Google et Kairos Power s’engagent pour déployer une flotte de SMR
Google et Kairos Power ont signé un contrat pour sécuriser 500 MWe de nucléaire d’ici à 2035. Le contrat de long terme va permettre à Google de s’assurer d’un approvisionnement stable en électricité bas carbone et à Kairos Power de dérisquer le déploiement de sa technologie avec le lancement d’une première série de réacteurs.
Pour Google, l’Intelligence artificielle est une révolution qui permet « des avancées scientifiques majeures, qui améliore les services aussi bien à destination des entreprises que des clients et qui stimule la compétitivité et la croissance économique »[1]. Un développement néanmoins énergivore qui nécessite, à l’heure de la lutte contre le changement climatique, de reposer sur des énergies bas carbone. Selon IDC Research[2], les besoins électriques de l’Intelligence artificielle (IA) dans les data centers sont en croissance de 40 %/an et représenteront 145 TWh en 2027. La consommation totale des data centers croît de 20 % /an et pourrait atteindre 850 TWh en 2028. C’est près de deux fois la production électrique de la France[3] ! Afin d’allier déploiement de l’IA et lutte contre le changement climatique, Google porte le projet ambitieux d’atteindre une neutralité carbone effective chaque jour à toute heure grâce à un réseau électrique décarboné. C’est en ce sens que l’entreprise a signé un contrat avec Kairos Power pour une puissance de 500 MWe, soit de quoi déjà constituer une flotte avec ce SMR de 140 MWe.

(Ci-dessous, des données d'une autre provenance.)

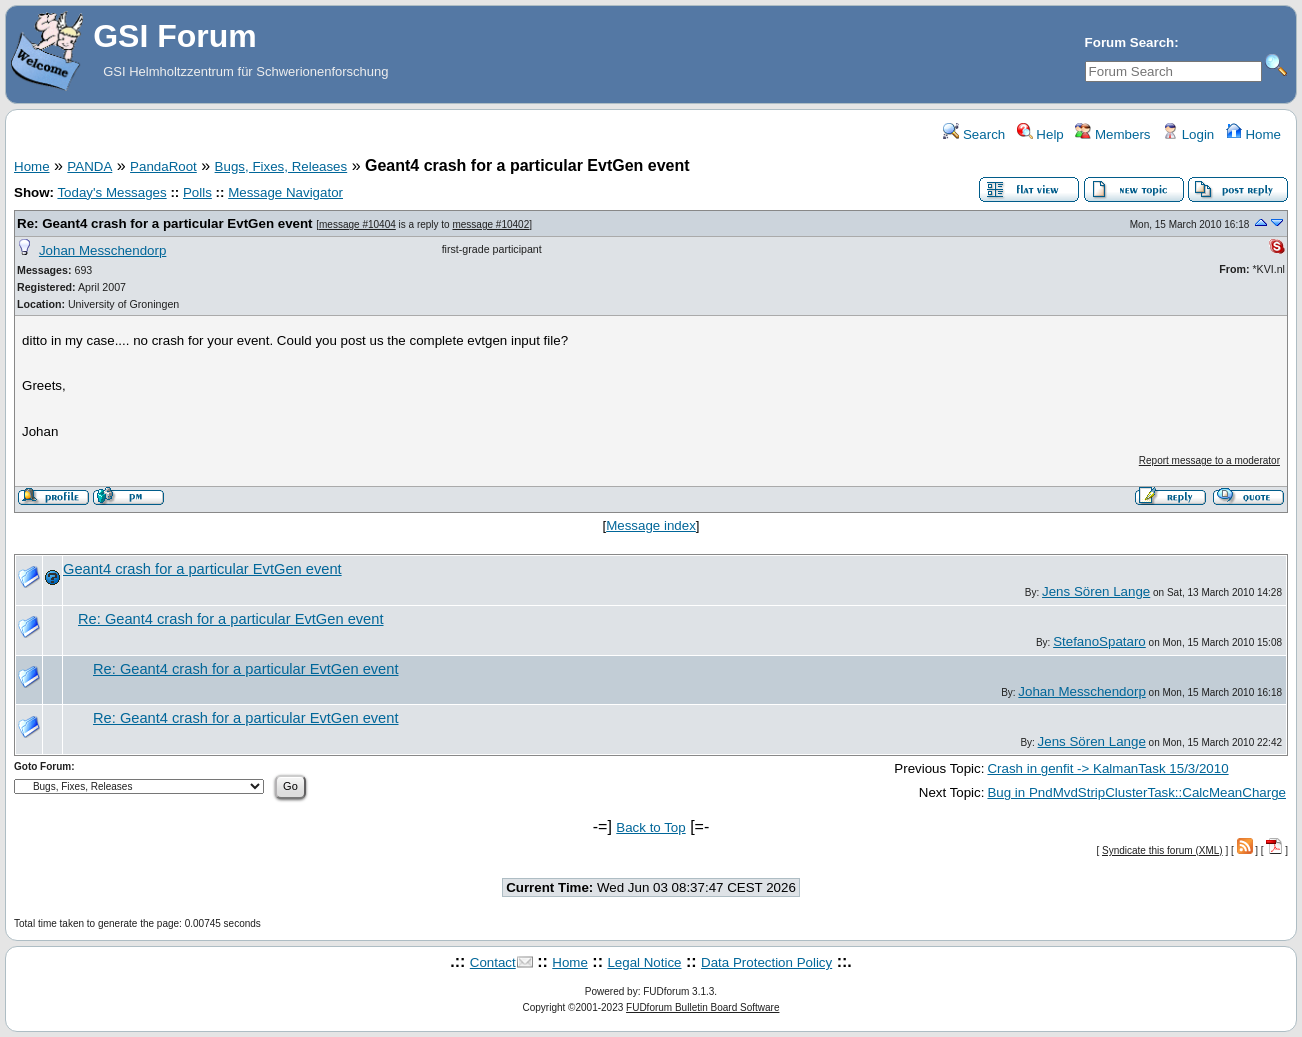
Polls (197, 192)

Neutralité carbone : des problèmes comptables à résoudre
Une récente étude[4] du journal britannique The Guardian montre que les Gafam (Google, Apple, Facebook, Amazon, et Microsoft) sous-estiment les émissions carbones réelles de leurs centres de données. Cela est notamment dû aux certificats d’origine qui permettent à un acteur de coupler virtuellement sa consommation électrique à une production d’énergie renouvelable sans limites géographique ou temporelle. Par exemple, un acteur peut s’attribuer la production bas carbone d’un champ éolien situé à 3 000 km alors que son usine est physiquement alimentée par une centrale au charbon voisine. Ce système dit de garanties d’origine a été pensé pour financer le développement des énergies renouvelables, mais est aujourd’hui la cible d’importantes critiques. Selon The Guardian, les émissions des data centers seraient ainsi « probablement 7,6 fois plus importantes que déclarées ».

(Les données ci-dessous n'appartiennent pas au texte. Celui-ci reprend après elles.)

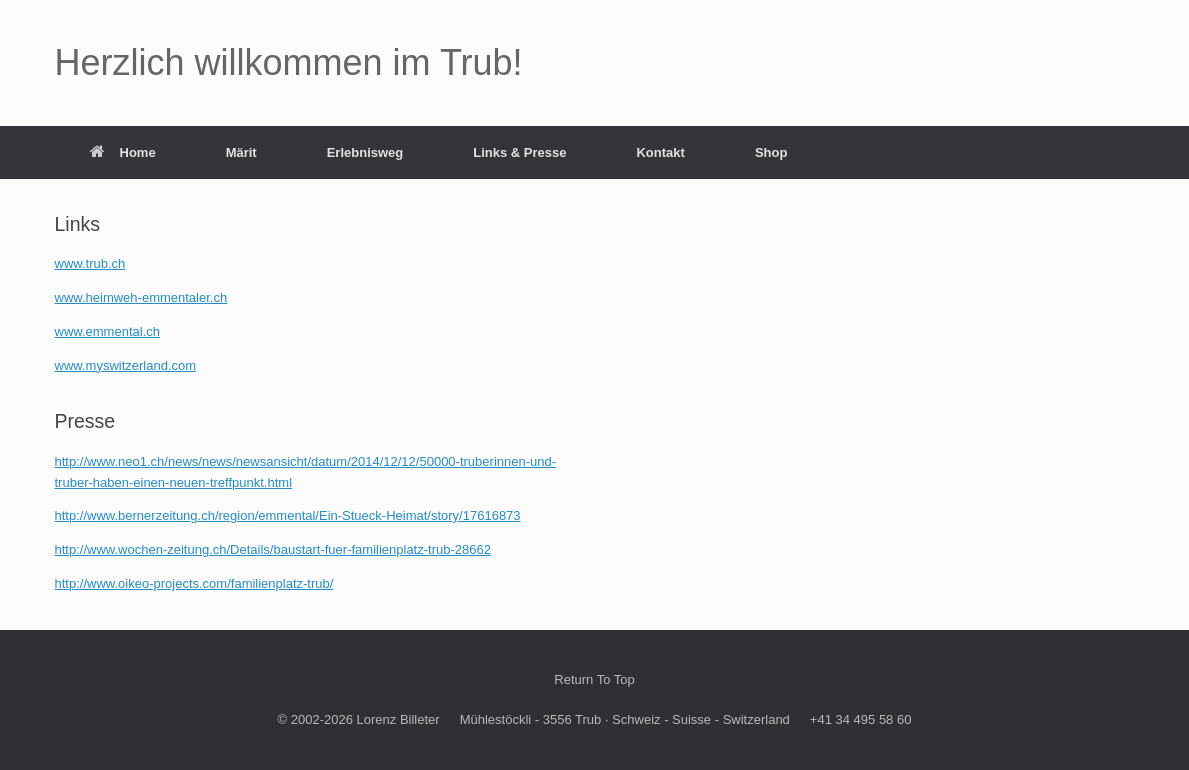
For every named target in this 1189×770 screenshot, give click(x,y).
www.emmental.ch (107, 331)
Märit (241, 152)
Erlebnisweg (365, 152)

Google revoit ses standards à la hausse
En 2023, Google a relevé ses standards à la hausse et le géant n’affiche plus la « neutralité carbone » que lui offrait l’achat de garanties d’origine à l’international. Selon les nouveaux objectifs, l’entreprise vise une neutralité carbone réelle chaque jour à toute heure dès 2030. Géothermie, solaire, éolien, l’entreprise mise sur toutes les énergies bas carbone afin de transformer les réseaux électriques qui l’alimentent. Concernant le nucléaire, Google souligne que l’accord avec Kairos Power « permettra d’alimenter les réseaux électriques américains avec 500 MWe supplémentaires d’énergie bas carbone, 24h/24 et 7j/7, et d’aider davantage de collectivités à bénéficier d’une énergie nucléaire propre et bon marché ».
Un intérêt marqué pour le nucléaire
Cette annonce rappelle celle de Constellation Energy et de Microsoft planifiant le redémarrage d’un réacteur de 900 MW à Three mile Island et celle d’Amazon pour le rachat d’un data center (0,9 GW) alimenté par la centrale nucléaire de Susquehanna (2,5 GW). Cependant, les spécificités de l’annonce de Google lui donnent un écho particulier pour le nucléaire. En effet, elle ne concerne pas un réacteur du parc historique, mais bien une nouvelle technologie : un réacteur à haute température refroidi avec des sels fondus aussi appelée FHR. Plus encore, elle marque un engagement contractuel pour une flotte de réacteurs, l’unité de Kairos Power visant une puissance de 140 MWe, l’accord concernerait alors la construction de quatre unités (560 MWe). Une première pour un réacteur de quatrième génération.
Kairos Power a célébré en 2024 les premiers travaux de construction de son démonstrateur Hermès. L’entreprise déploie une stratégie itérative avec la construction et l’exploitation de plusieurs démonstrateurs eux-mêmes soutenus par des installations de recherche. Globalement, l’idée est de multiplier les fabrications et les tests à l’image de ce qu’a réalisé SpaceX dans l’aérospatial.■
[1] https://blog.google/outreach-initiatives/sustainability/google-kairos-power-nuclear-energy-agreement/
[2] https://www.idc.com/getdoc.jsp?containerId=prUS52611224
[3] RTE, 2023, production de 497 TWh.